Testifying on Thursday, the fraud accused said she was driving with her four-months-old son after work when a black BMW sedan flagged her down.

Under cross-examination from Chauke, Tshukudu said she thought the male driver “wanted directions”. 

She said that when the driver reached her window, which was rolled down, he took out a taser gun and told her to sit in the back seat with her son.

“I jumped in the back and he drove my car. We were following the BMW,” Tshukudu testified, saying there were two other men in the alleged kidnapping incident.

She added that they took her to an open veld where she begged for her son’s life; she was then blindfolded and driven to a house.

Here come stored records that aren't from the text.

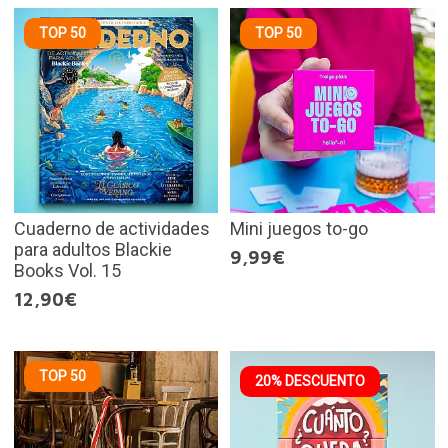
TOP 50
TOP 50
Cuaderno de actividades
Mini juegos to-go
para adultos Blackie
9,99€
Books Vol. 15
12,90€
TOP 50
20% DESCUENTO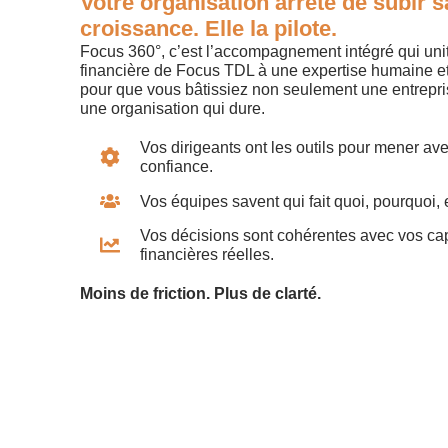
Votre organisation arrête de subir s
croissance. Elle la pilote.
Focus 360°, c’est l’accompagnement intégré qui unit
financière de Focus TDL à une expertise humaine et
pour que vous bâtissiez non seulement une entrepri
une organisation qui dure.
Vos dirigeants ont les outils pour mener ave
confiance.
Vos équipes savent qui fait quoi, pourquoi,
Vos décisions sont cohérentes avec vos ca
financières réelles.
Moins de friction. Plus de clarté.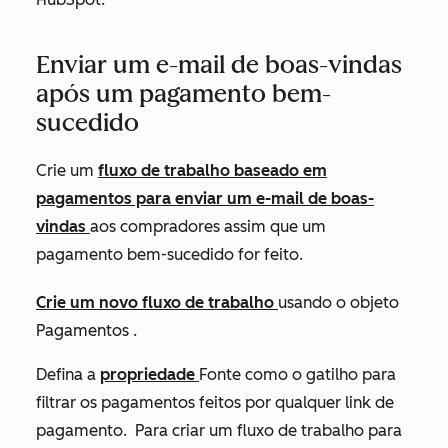
Enviar um e-mail de boas-vindas
após um pagamento bem-
sucedido
Crie um
fluxo de trabalho baseado em
pagamentos para enviar um e-mail de boas-
vindas
aos compradores assim que um
pagamento bem-sucedido for feito.
Crie um novo fluxo de trabalho
usando o objeto
Pagamentos
.
Defina a
propriedade
Fonte
como o gatilho para
filtrar os pagamentos feitos por qualquer link de
pagamento. Para criar um fluxo de trabalho para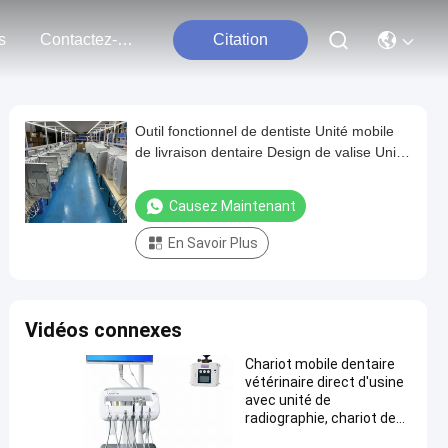
s
Contactez-Nous
Citation
Outil fonctionnel de dentiste Unité mobile
de livraison dentaire Design de valise Unité
dentaire portable avec compresseur d'air
550W
Causez Maintenant
En Savoir Plus
Vidéos connexes
Chariot mobile dentaire
vétérinaire direct d'usine
avec unité de
radiographie, chariot de
traitement dentaire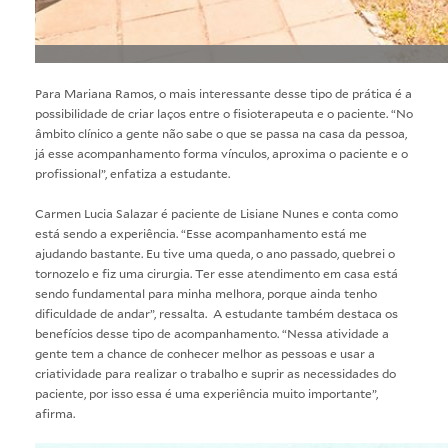
Para Mariana Ramos, o mais interessante desse tipo de prática é a
possibilidade de criar laços entre o fisioterapeuta e o paciente. “No
âmbito clínico a gente não sabe o que se passa na casa da pessoa,
já esse acompanhamento forma vínculos, aproxima o paciente e o
profissional”, enfatiza a estudante.
Carmen Lucia Salazar é paciente de Lisiane Nunes e conta como
está sendo a experiência. “Esse acompanhamento está me
ajudando bastante. Eu tive uma queda, o ano passado, quebrei o
tornozelo e fiz uma cirurgia. Ter esse atendimento em casa está
sendo fundamental para minha melhora, porque ainda tenho
dificuldade de andar”, ressalta. A estudante também destaca os
benefícios desse tipo de acompanhamento. “Nessa atividade a
gente tem a chance de conhecer melhor as pessoas e usar a
criatividade para realizar o trabalho e suprir as necessidades do
paciente, por isso essa é uma experiência muito importante”,
afirma.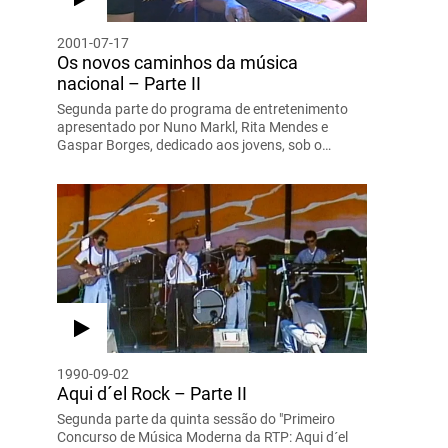
2001-07-17
Os novos caminhos da música
nacional – Parte II
Segunda parte do programa de entretenimento
apresentado por Nuno Markl, Rita Mendes e
Gaspar Borges, dedicado aos jovens, sob o…
1990-09-02
Aqui d´el Rock – Parte II
Segunda parte da quinta sessão do "Primeiro
Concurso de Música Moderna da RTP: Aqui d´el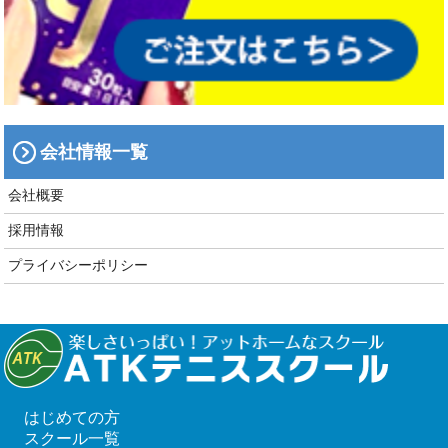
会社情報一覧
会社概要
採用情報
プライバシーポリシー
はじめての方
スクール一覧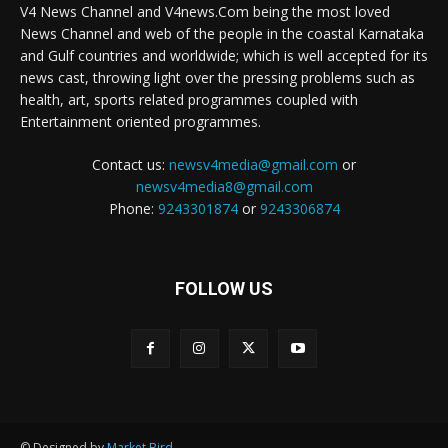
V4 News Channel and V4news.Com being the most loved
News Channel and web of the people in the coastal Karnataka
and Gulf countries and worldwide; which is well accepted for its
news cast, throwing light over the pressing problems such as
health, art, sports related programmes coupled with
Entertainment oriented programmes.
Contact us:
newsv4media@gmail.com
or
newsv4media8@gmail.com
Phone:
9243301874
or
9243306874
FOLLOW US
© Designed by
Market Bird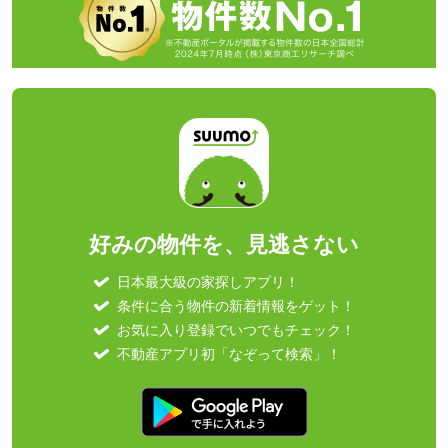
好みの物件を、見逃さない
日本最大級の家探しアプリ！
条件に合う物件の新着情報をゲット！
お気に入り登録でいつでもチェック！
不動産アプリ初「なぞって検索」！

At the house, Tshukudu said that a white woman and a Congolese woman joined the three men, and that they knew details about her private life, including that her son was her third attempt at bearing a child, having allegedly had two previous miscarriages. 

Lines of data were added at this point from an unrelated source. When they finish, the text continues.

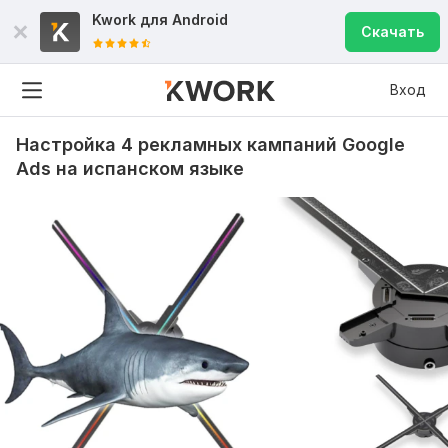
Kwork для
Android
Скачать
Вход
Настройка 4 рекламных кампаний Google
Ads на испанском языке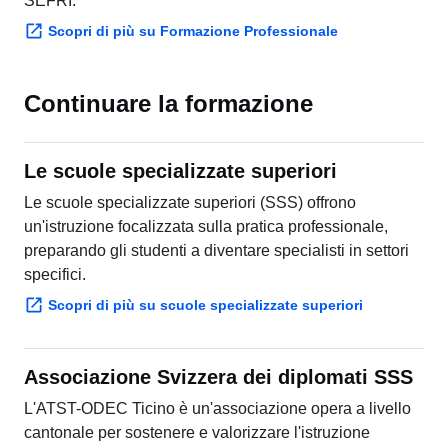
Scopri di più su Formazione Professionale
Continuare la formazione
Le scuole specializzate superiori
Le scuole specializzate superiori (SSS) offrono
un'istruzione focalizzata sulla pratica professionale,
preparando gli studenti a diventare specialisti in settori
specifici.
Scopri di più su scuole specializzate superiori
Associazione Svizzera dei diplomati SSS
L'ATST-ODEC Ticino è un'associazione opera a livello
cantonale per sostenere e valorizzare l'istruzione
professionale e per promuovere la formazione continua,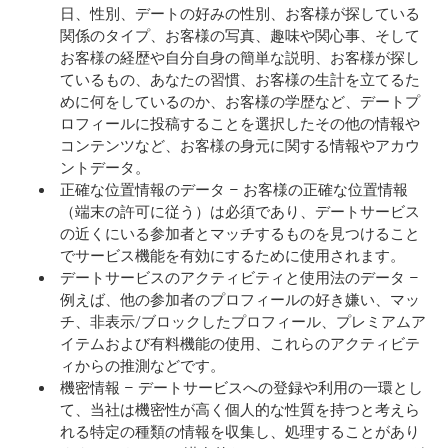
日、性別、デートの好みの性別、お客様が探している
関係のタイプ、お客様の写真、趣味や関心事、そして
お客様の経歴や自分自身の簡単な説明、お客様が探し
ているもの、あなたの習慣、お客様の生計を立てるた
めに何をしているのか、お客様の学歴など、デートプ
ロフィールに投稿することを選択したその他の情報や
コンテンツなど、お客様の身元に関する情報やアカウ
ントデータ。
正確な位置情報のデータ – お客様の正確な位置情報
（端末の許可に従う）は必須であり、デートサービス
の近くにいる参加者とマッチするものを見つけること
でサービス機能を有効にするために使用されます。
デートサービスのアクティビティと使用法のデータ –
例えば、他の参加者のプロフィールの好き嫌い、マッ
チ、非表示/ブロックしたプロフィール、プレミアムア
イテムおよび有料機能の使用、これらのアクティビテ
ィからの推測などです。
機密情報 – デートサービスへの登録や利用の一環とし
て、当社は機密性が高く個人的な性質を持つと考えら
れる特定の種類の情報を収集し、処理することがあり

She said she was then told that the two women would arrive at her FNB branch in Krugersdorp, where she would be required to transfer Mostert’s investment account funds to a designated account. 

Tshukudu said the alleged kidnappers threatened her son’s life, and she was told not to alert the police or her employer of the alleged plan.

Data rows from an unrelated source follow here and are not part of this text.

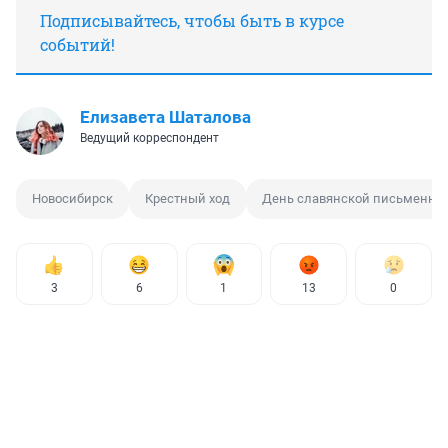
Подписывайтесь, чтобы быть в курсе
событий!
Елизавета Шаталова
Ведущий корреспондент
Новосибирск
Крестный ход
День славянской письменно
3
6
1
13
0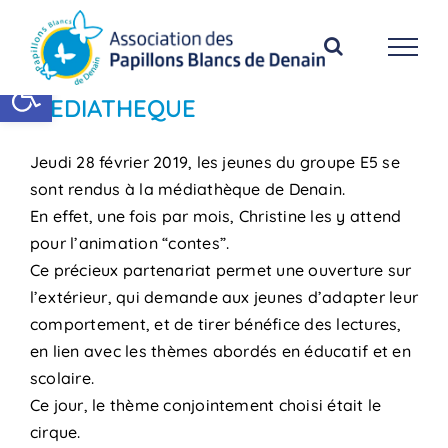
Passer
au
contenu
Ouvrir la barre d’outils
MEDIATHEQUE
Jeudi 28 février 2019, les jeunes du groupe E5 se
sont rendus à la médiathèque de Denain.
En effet, une fois par mois, Christine les y attend
pour l’animation “contes”.
Ce précieux partenariat permet une ouverture sur
l’extérieur, qui demande aux jeunes d’adapter leur
comportement, et de tirer bénéfice des lectures,
en lien avec les thèmes abordés en éducatif et en
scolaire.
Ce jour, le thème conjointement choisi était le
cirque.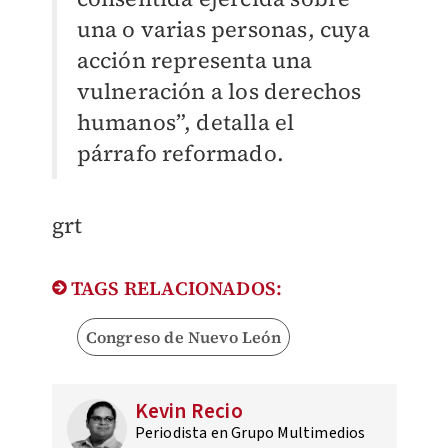
una o varias personas, cuya
acción representa una
vulneración a los derechos
humanos”, detalla el
párrafo reformado.
grt
TAGS RELACIONADOS:
Congreso de Nuevo León
Kevin Recio
Periodista en Grupo Multimedios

“He took my son and put him in an oven. I was so scared and I saw two ladies, a Congolese lady and a white woman, and they told me that I needed to transfer the money into the Congolese lady’s account,” she said. 

Tshukudu added that she was later released at the same piece of open veld, from where  she drove home. 

She said the two women were in the bank when she made the transfers the next day. 

Tshukudu testified that she did not inform her superiors of the act, hoping the plan would be exposed. 

According to the charge sheet, two transfers of R928 068.21 and R19 500 were made on 20 April into Tshukudu and Haigh’s accounts, respectively, three days after the closure of Mostert’s account. 

Three more transactions were made into Haigh’s account on 21 and 22 April, seemingly contradicting Tshukudu’s version that the full R15.2 million was transferred on the same day. 

It took Mostert realising that her card was not working for FNB investigators — and later the police — to notice the alleged theft. 

This was after the 92-year-old woman went to a branch in Stellenbosch to flag possible fraud on her account. Tshukudu’s employee number, which has a unique code linked to the banking system, came out as having dealt with Mostert’s account without her permission. 

Tshukudu told Chauke that she did not deny the charges against her, but refuted that she intended to commit the crimes. 

Chauke asked: “You knew at the time when you acted … that whatever you were doing was illegal, right?” to which the accused answered: “Yes.” 

Asked why she did not alert her supervisor, she said: “I couldn’t alert them because I was new at the branch and I didn’t know who these people [kidnappers] were working with.”

The trial continues in court. 

It comes in the wake of the Mail & Guardian’s 28 July report that the country’s financial sector is battling to stay on top of increasingly sophisticated methods of cybercrime, targeting pensioners in the main. 

FNB’s corporate affairs executive Jacqui O’Sullivan said the bank took fraud schemes targeting older people seriously.

“While noting that senior citizens are more vulnerable to becoming victims [of] fraud crime, the bank has a layered approach to protecting clients from fraud incidents through both preventative and detective controls,” O’Sullivan said, adding that FNB worked closely with law enforcement agencies and updated its systems in line with new trends. 

“Should preventative measures fail, the detective controls then pick up the fraud and allow for a faster recovery.”

She did not respond to questions about whether the bank was confident that none of its other clients had been defrauded without their knowledge. 

“In an unforeseen scenario where our customer has been defrauded from their bank account and especially when an employee may have bypassed the system and colluded in the crime, FNB will take full responsibility and, after investigations have been concluded, we will reimburse the client,” O’Sullivan said, adding that “appropriate action” would  be taken against the staff member.